The New Forest has taken on a completely different look and feel since the onset of late autumn. Many of the birds that were regularly encountered over the summer months have, like the tourists, migrated elsewhere. The atmosphere is tranquil as I go out in search of my free-roaming ponies, to find and check on them. Only the weather shows signs of turbulence and disquiet at times. The landscape is beginning to reveal itself under the wilting bracken and the hues of umber that stretch away into the distance are broken up by the skeletal frames of the trees, stands of holly and the irregular clumps of gorse. The New Forest is a stunning even in the bleak midwinter. It is getting much easier to spot the ponies though, without the dense tree canopies that shielded them from the summer sun. Even the fallow deer are more visible. The rutting season is over and the fawns will have all been weaned by now, which means that the adults can turn their minds to fattening up for the winter. Their spotted chestnut-coloured coats are swapped for plain brown-grey in the winter. They stay together in herds and will forage for acorns and beech mast amongst the leaf litter on the forest floor. When you see one deer you can be certain that there are others nearby. This also applies to the ponies. Being herd animals if you can find one then the others will not be far away.

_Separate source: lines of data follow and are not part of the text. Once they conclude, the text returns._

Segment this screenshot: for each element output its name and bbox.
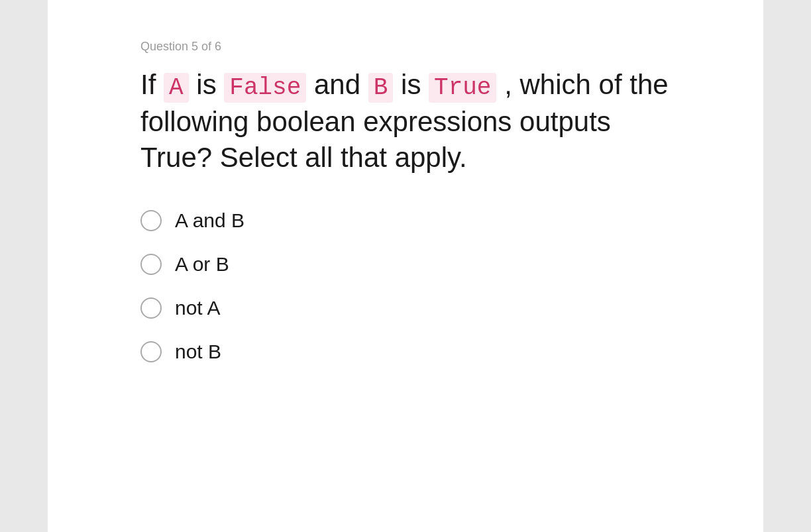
radio-button-4[interactable] <box>140 341 162 362</box>
question-counter: Question 5 of 6 <box>140 40 684 54</box>
option-label-1: A and B <box>175 209 244 232</box>
option-label-4: not B <box>175 341 221 363</box>
quiz-card: Question 5 of 6 If A is False and B is T… <box>48 0 763 532</box>
options-list: A and B A or B not A not B <box>140 209 684 363</box>
value-true: True <box>429 73 496 103</box>
variable-b: B <box>368 73 394 103</box>
radio-button-3[interactable] <box>140 297 162 319</box>
question-is1: is <box>196 69 216 100</box>
option-item-1[interactable]: A and B <box>140 209 684 232</box>
radio-button-1[interactable] <box>140 210 162 231</box>
question-and: and <box>314 69 360 100</box>
question-text: If A is False and B is True , which of t… <box>140 67 684 176</box>
value-false: False <box>224 73 306 103</box>
option-label-3: not A <box>175 297 220 319</box>
variable-a: A <box>164 73 189 103</box>
question-is2: is <box>401 69 421 100</box>
option-label-2: A or B <box>175 253 229 276</box>
option-item-4[interactable]: not B <box>140 341 684 363</box>
option-item-3[interactable]: not A <box>140 297 684 319</box>
radio-button-2[interactable] <box>140 254 162 275</box>
question-if: If <box>140 69 156 100</box>
option-item-2[interactable]: A or B <box>140 253 684 276</box>
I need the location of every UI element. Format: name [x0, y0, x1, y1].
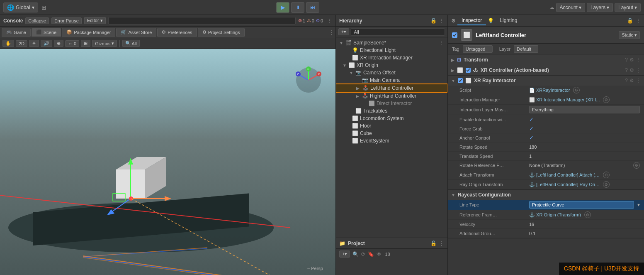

Ponies playing ‘hide and seek’
In a ‘wilderness’ setting for a prey species, such as ponies and deer, there is safety in numbers. The multiple sets of ears, noses and eyes that will be alert to danger. It also helps to be perfectly camouflaged against the terrain and sometimes it is only when they move that the pony, deer or even cow, can be seen. Every now and then though, I find myself going off to investigate what turns out to be a fallen tree that just for a moment resembled the familiar outline of an equine form. Its slick, bare trunk fleetingly reminiscent of the wet, shining coat of a bay pony; and was that the flick of a foal’s tail I saw? No. It was a strand of fallen ivy that twitched in the wind. It’s not an uncommon mistake to make, I’m told reassuringly. Are the ponies playing hide and seek with me? Apparently, one just has to keep trying. Yet some of my commoning friends have an almost uncanny ability to know where their ponies are. They seem to have a ‘pony-finding-gene’, which I can only surmise must have been passed down to them by their commoning parents along with the colour of their eyes and shapes of their faces. Such is their knowledge of the New Forest terrain, seasons, weather patterns and pony behaviour. It is little wonder then that some visitors to the Forest have observed an almost symbiotic relationship between the commoners and the Forest. Nevertheless, I have been assured that I too could accomplish a decent level of this understanding but not without a little practice, a lot of patience and a bit of trial and error.